**TASK DESCRIPTION**
For the entries below, the result should be an exact transcription of the lines from the one with "www.BlueMoonHemp.com (309, 2279)" up to and including the one with "Re:Home inspection question", and only those.

**RECORDS**
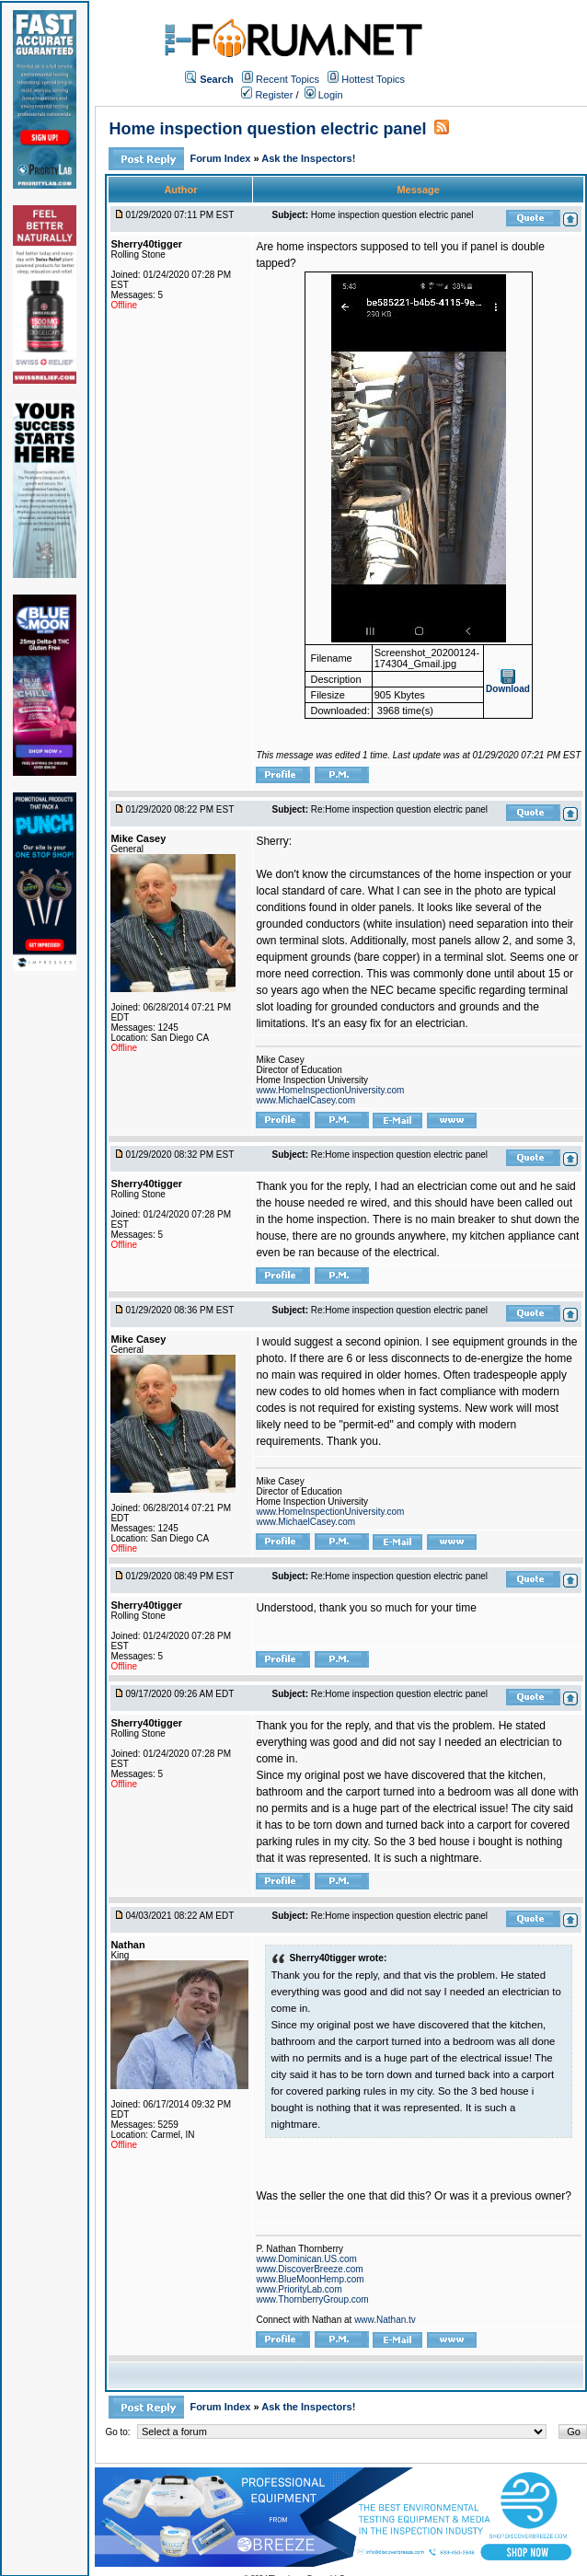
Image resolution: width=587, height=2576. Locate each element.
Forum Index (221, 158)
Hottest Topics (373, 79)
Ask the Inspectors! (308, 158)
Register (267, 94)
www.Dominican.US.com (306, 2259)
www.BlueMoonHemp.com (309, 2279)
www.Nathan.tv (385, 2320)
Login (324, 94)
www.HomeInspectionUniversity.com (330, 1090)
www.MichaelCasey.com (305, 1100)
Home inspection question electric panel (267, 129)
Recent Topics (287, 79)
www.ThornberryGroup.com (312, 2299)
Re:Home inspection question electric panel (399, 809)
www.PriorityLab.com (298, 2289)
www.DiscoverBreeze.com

**WRITTEN ANSWER**
www.BlueMoonHemp.com (309, 2279)
www.Nathan.tv (385, 2320)
Login (324, 94)
www.HomeInspectionUniversity.com (330, 1090)
www.MichaelCasey.com (305, 1100)
Home inspection question electric panel (267, 129)
Recent Topics (287, 79)
www.ThornberryGroup.com (312, 2299)
Re:Home inspection question electric panel (399, 809)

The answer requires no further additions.